I’m really sorry you had a bad experience, and I hope we’re able to find out what went wrong.

Here is Graham Cluley's further explanation, interspersed with my questions (received 2010-11-11):

> As I've read over the Slashdot comments and others, it's
> becoming clearer to me that my unfamiliarity with the way
> A-V works, and the way TM works, probably had a lot to do
> with triggering whatever disaster it was that happened.
> And my panicked reaction has pretty much guaranteed that
> there's no evidence left to speak of on my machine or on
> the Time Capsule disk. (I uninstalled the A-V and that
> seems to have cleaned up any log files that might have
> existed.)

Yes, uninstalling SAV will remove the log files.
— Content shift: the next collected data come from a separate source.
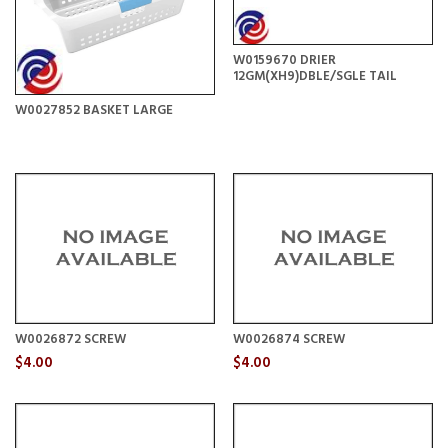
W0159670 DRIER
12GM(XH9)DBLE/SGLE TAIL
W0027852 BASKET LARGE
W0026872 SCREW
W0026874 SCREW
$4.00
$4.00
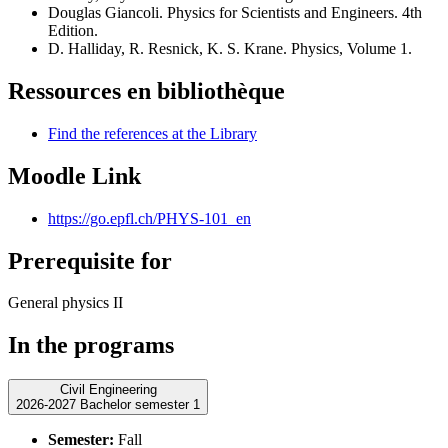
Douglas Giancoli. Physics for Scientists and Engineers. 4th
Edition.
D. Halliday, R. Resnick, K. S. Krane. Physics, Volume 1.
Ressources en bibliothèque
Find the references at the Library
Moodle Link
https://go.epfl.ch/PHYS-101_en
Prerequisite for
General physics II
In the programs
Civil Engineering
2026-2027 Bachelor semester 1
Semester:
Fall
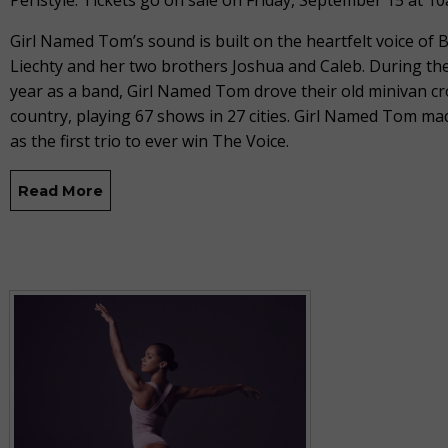
Peristyle. Tickets go on sale on Friday, September 15 at 1
Girl Named Tom’s sound is built on the heartfelt voice of
Liechty and her two brothers Joshua and Caleb. During thei
year as a band, Girl Named Tom drove their old minivan cr
country, playing 67 shows in 27 cities. Girl Named Tom ma
as the first trio to ever win The Voice.
Read More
> Is my supposition correct that when the A-V popped up a
> warning about the malware on the backup volume, that it was
> intercepting an attempt of TM at that point to delete it?
> Or was A-V independently scanning the new (backup) volume
> that had come into view?

So yes, SAV intercepted a syscall by the Time Machine process. What Time Machine was doing at the time depends on where it was in the process, but it is possible that it was checking the files in the sparse bundle (the backup image) to then determine the backup delta (what had changed on the system since the last backup).

Most of the time, the system itself keeps track of the changes to the file system, so Time Machine doesn’t needs to scan files to know what to backup. However, when the system has failed to keep track of the changes (this could occur on near to full discs), TM does perform a scan.

If in this process it called a read or open against a file in the sparse bundle that was malicious or infected then we would have detected that, and then popped up the dialog.

> It would seem to be useful to feature a prominent note
> about A-V/TM interactions so that nobody else gets caught
> out as I did. For example: is is good practice to exclude
> the backup volume from scanning? A note to that effect could
> have prevented my trouble.

Our analysis to date, and the experience of existing users for some years, makes us reasonably confident that Sophos Anti-Virus cannot corrupt TM backups. If a user becomes confused, however, they might take a rash action (such as killing the TM process) that could lead to data corruption.

There would be no problem with you choosing to exclude TM from on-demand scans, and to configure our on-access scanner at its default setting of “deny access”. As long as malware stays in the Time Machine backup it is not active. Any attempt to open / copy an infection will still be intercepted by the on-access scanner. So you are safe.

As an aside, some users are describing what appears to be normal Time Machine behaviour. In other words, if the device being written to is starting to get full, then Time Machine removes its oldest backup and writes a new one. This continues just like log rotation, so older backups are removed to allow newer ones to be written.

I’ll ask our team to look into documenting a best practice guide that can talk about anti-virus scanning and backups. We can probably post that on the support forum.

In summary, we have been investigating the issue since you raised it, and our testing has confirmed our earlier belief that we are not the cause of the problem. Nevertheless we will continue to investigate as appropriate should other evidence come to light.